La chiusura spontanea, parziale o totale, dei difetti perimembranosi del setto interventricolare (D.I.V.) si accompagna spesso alla formazione dei cosiddetti «aneurismi del setto membranoso» (A.S.M.)4,6,9,13,14. In alcuni casi, peraltro, gli A.S.M. sono associati a D.I.V. residui di entità media od importante2. L’ecocardiografia bidimensionale (ECO 2D) costituisce un sensibile metodo per la diagnosi non invasiva di tali malformazioni4,7,9. Relativamente scarse sono però le documentazioni di A.S.M. mediante ECO 2D riportate in letteratura4,7,9. Scopo di questo lavoro è presentare una casistica di 20 pazienti portatori di A.S.M. associato a D.I.V. perimembranoso studiati con ECO 2D. Viene sottolineata l’importanza dell’ECO 2D non solo nell’identificazione diagnostica degli A.S.M. ma anche nello studio della loro cinetica durante le varie fasi del ciclo cardiaco e nella valutazione delle loro dimensioni.

Soggetti e metodi

Sono stati studiati 20 pazienti, 11 femmine e 9 maschi, di età media 8,7 anni (45 giorni - 35 anni). L’indicazione allo studio ecocardiografico è stata posta in base alla diagnosi clinica-elettrocardiografica e radiografica di D.I.V. in 19 casi e di difetto del setto interatriale (D.I.A.) in un caso. In 14 casi il D.I.V. era stato valutato clinicamente di lieve entità, in 4 casi di media entità ed in due casi di entità importante. Per quanto riguarda questi ultimi due casi, ambedue sottoposti a cateterismo cardiaco, in uno (M a. 33) il rapporto QP/QS era 3,4; nel secondo caso, l’ecocardiogramma, eseguito all’età di un mese e mezzo, in condizioni di scompenso cardiaco, aveva evidenziato ingrandimento biventricolare ed atriale sn., ipertrofia della cresta sopraventricolare e della muscolatura del tratto di efflusso ventricolare destro.
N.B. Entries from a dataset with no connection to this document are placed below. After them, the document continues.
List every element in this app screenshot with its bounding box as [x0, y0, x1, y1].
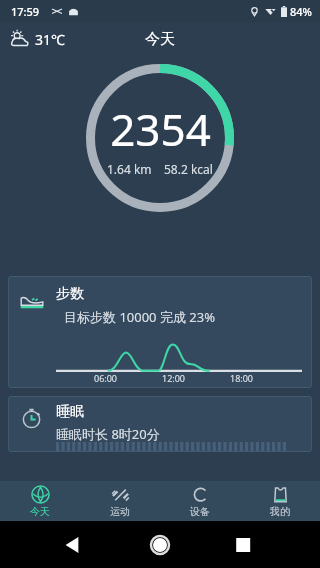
staticText: 18:00 — [230, 372, 254, 384]
button[interactable]: 步数 — [8, 276, 312, 388]
staticText: 睡眠 — [56, 403, 84, 421]
staticText: 设备 — [190, 505, 210, 518]
staticText: 运动 — [110, 505, 130, 518]
staticText: 睡眠时长 8时20分 — [56, 425, 160, 443]
button[interactable]: 运动 — [80, 481, 160, 521]
staticText: 58.2 kcal — [164, 161, 213, 177]
button[interactable]: 设备 — [160, 481, 240, 521]
staticText: 步数 — [56, 285, 84, 303]
button[interactable]: 我的 — [240, 481, 320, 521]
staticText: 今天 — [30, 505, 50, 518]
staticText: 84% — [290, 4, 312, 19]
button[interactable]: 睡眠 — [8, 396, 312, 452]
button[interactable]: 今天 — [0, 481, 80, 521]
staticText: 目标步数 10000 完成 23% — [64, 308, 215, 326]
staticText: 我的 — [270, 505, 290, 518]
staticText: 2354 — [110, 99, 211, 159]
staticText: 12:00 — [162, 372, 186, 384]
staticText: 1.64 km — [107, 161, 152, 177]
staticText: 17:59 — [11, 4, 40, 19]
staticText: 31℃ — [35, 30, 65, 49]
staticText: 今天 — [145, 30, 175, 49]
staticText: 06:00 — [94, 372, 118, 384]
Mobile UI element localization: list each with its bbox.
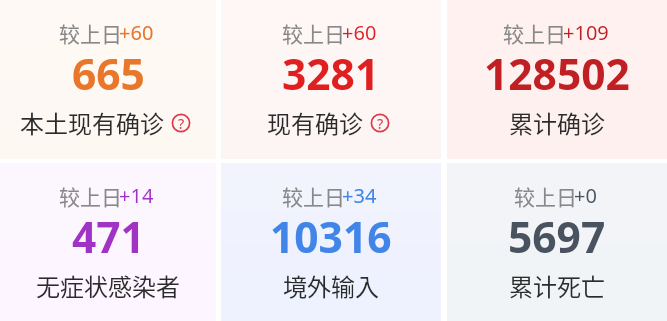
staticText: 本土现有确诊	[20, 105, 164, 140]
button[interactable]: Help	[370, 113, 390, 133]
staticText: ?	[377, 114, 384, 133]
button[interactable]: 较上日	[447, 0, 667, 159]
staticText: 较上日	[503, 18, 566, 48]
staticText: 累计死亡	[509, 268, 605, 303]
button[interactable]: Help	[171, 113, 191, 133]
staticText: 3281	[282, 45, 380, 103]
staticText: 较上日	[282, 181, 345, 211]
staticText: 较上日	[59, 181, 122, 211]
button[interactable]: 较上日	[221, 163, 441, 321]
staticText: ?	[178, 114, 185, 133]
staticText: +34	[342, 182, 377, 209]
staticText: 较上日	[282, 18, 345, 48]
staticText: 境外输入	[283, 268, 379, 303]
button[interactable]: 较上日	[447, 163, 667, 321]
staticText: 665	[72, 45, 145, 103]
staticText: +14	[119, 182, 154, 209]
staticText: 128502	[484, 45, 630, 103]
staticText: +60	[119, 19, 154, 46]
staticText: 现有确诊	[267, 105, 363, 140]
staticText: 5697	[508, 208, 606, 266]
staticText: 较上日	[514, 181, 577, 211]
staticText: +109	[563, 19, 609, 46]
staticText: 10316	[270, 208, 392, 266]
staticText: 累计确诊	[509, 105, 605, 140]
staticText: 471	[72, 208, 145, 266]
staticText: 无症状感染者	[36, 268, 180, 303]
button[interactable]: 较上日	[221, 0, 441, 159]
staticText: +60	[342, 19, 377, 46]
button[interactable]: 较上日	[0, 163, 216, 321]
staticText: 较上日	[59, 18, 122, 48]
button[interactable]: 较上日	[0, 0, 216, 159]
staticText: +0	[574, 182, 597, 209]
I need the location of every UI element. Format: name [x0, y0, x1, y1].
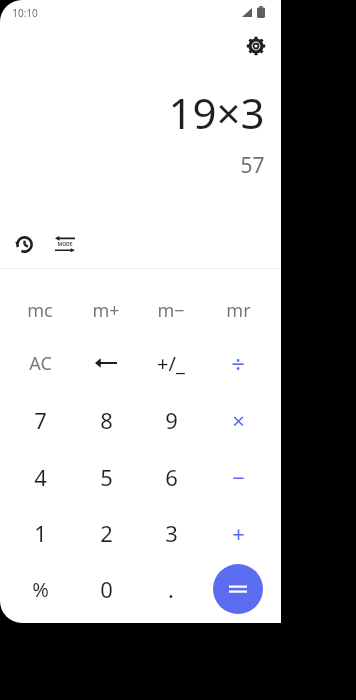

Il cateterismo cardiaco, eseguito all’età di 6 mesi, in condizioni cliniche migliorate, evidenziava QP/QS = 1,7 con un gradiente transinfundibolare di 11 mmHg ed uno transvalvolare di 20 mmHg.
In 3 casi era presente, al cateterismo cardiaco, ipertensione polmonare di moderata entità; due di essi erano portatori di sindrome di Down, con importante D.I.A. associato in un caso.
Gli ecocardiogrammi sono stati eseguiti con apparecchio Toshiba SSL53M phased array sector scanner utilizzando una sonda settoriale a 2,4 MHz ed una sonda lineare a 5 Mhz. La sonda lineare è stata utilizzata prevalentemente in età pediatrica o neonatale per integrare le informazioni fornite dalla sonda settoriale.
È stata impiegata una procedura ecocardiografica con ricorso agli approcci parasternale, apicale e sottocostale. Sono state ottenute sezioni multiple (longitudinali, trasversali, quattro camere), ricorrendo inoltre a tutte le sezioni intermedie di volta in volta necessario per una più accurata visualizzazione del setto i-v membranoso.
Le immagini sono state registrate su videocassette e successivamente analizzate sia in movimento che al rallentatore e fotogramma per fotogramma; in tal modo è stato possibile ricoistruire la cinetica degli A.S.M. nelle varie fasi del ciclo cardiaco. Mediante una tavoletta digitalizzatrice e con l’impiego di un programma computerizzato è stata planimetrata l’area di massima sezione sistolica degli A.S.M., in qualsiasi angolazione fosse essa evidenziabile.
Cinque pazienti sono stati sottoposti anche a studio emodinamico-angiografico. La diagnosi di A.S.M. è stata sempre confermata. Nella maggioranza dei casi, tuttavia, non si è ritenuto necessario ricorrere a tale indagine, non essendo il quadro clinico-ecocardiografico di entità tale da porvi indicazione.
In 4 casi è stato eseguito un ecocardiogramma di controllo a distanza di tempo variabile da 1 a 13 mesi dal primo esame. Nove pazienti sono stati seguiti con follow-up (durata media 3,6 anni; min. 15 giorni, max. 10 anni).

Risultati

La sezione ecocardiografica più utile per lo studio degli A.S.M. è risultata, nei casi oggetto di questo studio, una sezione « quattro camere apicale modificata », ottenuta angolando cranialmente il trasduttore a partire dalla sezione quattro camere apicale standard sino a visualizzare la parte anterobasale del setto i-v. Tale sezione ha consentito sempre l’evidenziazione dell’A.S.M.. In alcuni casi esso appariva (Fig. 1) come un’estroflessione sacculare, in altri digitiforme; le estroflessioni erano di dimensioni variabili ed aggettavano in ventricolo destro durante la sistole. L’A.S.M. tendeva generalmente a riallinearsi (parzialmente o totalmente a seconda dei casi) al setto i-v muscolare durante la diastole. In 3 casi (15%) l’A.S.M. è stato visualizzato anche in asse lungo parasternale sn. (Fig. 2). In 2 casi (10%) l’A.S.M. è stato evidenziato anche in asse corto parasternale sn. a livello della valvola aortica (un esempio viene riportato nella Fig. 3). L’A.S.M. è stato infine visualizzato pure nelle sezioni 4 camere apicale, 4 camere apicale con aorta e 4 camere sottocostale modificata rispettivamente in 2 (10%), 1 (5%) e 1 (5%) casi.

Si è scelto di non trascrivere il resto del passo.